School of Environment, Faculty of Science, University of Auckland, Auckland, 1010, New Zealand.
Departamento de Ciencias y Tecnicas del Agua y del Medio Ambiente, Universidad de Cantabria, Santander, Spain.
Sci Rep. 2020 Feb 7;10(1):2137. doi: 10.1038/s41598-020-59018-y.

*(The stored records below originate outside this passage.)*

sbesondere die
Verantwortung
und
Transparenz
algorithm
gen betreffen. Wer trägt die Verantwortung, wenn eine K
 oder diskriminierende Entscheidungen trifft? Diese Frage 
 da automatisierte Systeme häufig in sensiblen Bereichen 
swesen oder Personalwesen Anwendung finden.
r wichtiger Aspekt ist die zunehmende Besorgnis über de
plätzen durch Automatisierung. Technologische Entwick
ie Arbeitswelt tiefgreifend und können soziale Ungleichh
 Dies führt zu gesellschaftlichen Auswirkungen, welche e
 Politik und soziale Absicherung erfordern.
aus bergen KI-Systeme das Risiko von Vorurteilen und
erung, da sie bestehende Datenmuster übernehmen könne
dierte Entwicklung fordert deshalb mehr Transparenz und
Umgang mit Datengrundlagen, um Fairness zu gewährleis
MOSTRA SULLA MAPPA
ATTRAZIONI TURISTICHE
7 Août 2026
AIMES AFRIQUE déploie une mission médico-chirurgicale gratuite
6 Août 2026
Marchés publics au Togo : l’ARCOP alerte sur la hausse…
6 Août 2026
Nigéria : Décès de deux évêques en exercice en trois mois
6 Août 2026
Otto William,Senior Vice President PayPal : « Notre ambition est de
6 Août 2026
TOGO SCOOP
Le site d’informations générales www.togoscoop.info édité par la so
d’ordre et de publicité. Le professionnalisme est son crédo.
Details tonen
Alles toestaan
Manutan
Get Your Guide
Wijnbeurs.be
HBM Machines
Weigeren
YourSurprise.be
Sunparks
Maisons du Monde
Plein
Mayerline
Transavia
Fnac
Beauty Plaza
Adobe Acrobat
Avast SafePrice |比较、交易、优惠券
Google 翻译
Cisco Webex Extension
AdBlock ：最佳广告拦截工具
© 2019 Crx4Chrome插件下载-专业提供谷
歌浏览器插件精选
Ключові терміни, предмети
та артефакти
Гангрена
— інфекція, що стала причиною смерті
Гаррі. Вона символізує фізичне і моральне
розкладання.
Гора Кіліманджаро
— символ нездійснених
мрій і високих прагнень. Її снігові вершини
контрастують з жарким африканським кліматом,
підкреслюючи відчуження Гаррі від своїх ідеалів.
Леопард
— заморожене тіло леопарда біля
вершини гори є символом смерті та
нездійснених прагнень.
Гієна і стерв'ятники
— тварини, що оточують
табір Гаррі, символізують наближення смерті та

Beaches around the world continuously adjust to daily and seasonal changes in wave and tide conditions, which are themselves changing over longer time-scales. Different approaches to predict multi-year shoreline evolution have been implemented; however, robust and reliable predictions of shoreline evolution are still problematic even in short-term scenarios (shorter than decadal). Here we show results of a modelling competition, where 19 numerical models (a mix of established shoreline models and machine learning techniques) were tested using data collected for Tairua beach, New Zealand with 18 years of daily averaged alongshore shoreline position and beach rotation (orientation) data obtained from a camera system. In general, traditional shoreline models and machine learning techniques were able to reproduce shoreline changes during the calibration period (1999-2014) for normal conditions but some of the model struggled to predict extreme and fast oscillations. During the forecast period (unseen data, 2014-2017), both approaches showed a decrease in models' capability to predict the shoreline position. This was more evident for some of the machine learning algorithms. A model ensemble performed better than individual models and enables assessment of uncertainties in model architecture. Research-coordinated approaches (e.g., modelling competitions) can fuel advances in predictive capabilities and provide a forum for the discussion about the advantages/disadvantages of available models.
世界各地的海滩不断适应波浪和潮汐条件的日常和季节性变化,而这些条件本身也在更长的时间尺度上发生变化。已经实施了不同的方法来预测多年海岸线的演变;然而,即使在短期(短于十年)情况下,海岸线演变的稳健和可靠预测仍然是一个问题。在这里,我们展示了一项建模竞赛的结果,其中 19 个数值模型(包括成熟的海岸线模型和机器学习技术的混合体)使用从相机系统获得的 18 年每日平均沿岸海岸线位置和海滩旋转(方向)数据对新西兰泰鲁阿海滩的数据进行了测试。一般来说,传统的海岸线模型和机器学习技术能够在正常条件下重现校准期(1999-2014 年)的海岸线变化,但一些模型难以预测极端和快速的波动。在预测期(未见过的数据,2014-2017 年),这两种方法都显示出模型预测海岸线位置的能力下降。对于一些机器学习算法来说,这种情况更为明显。模型集合的表现优于单个模型,并能够评估模型结构的不确定性。研究协调的方法(例如建模竞赛)可以推动预测能力的进步,并为讨论现有模型的优缺点提供一个论坛。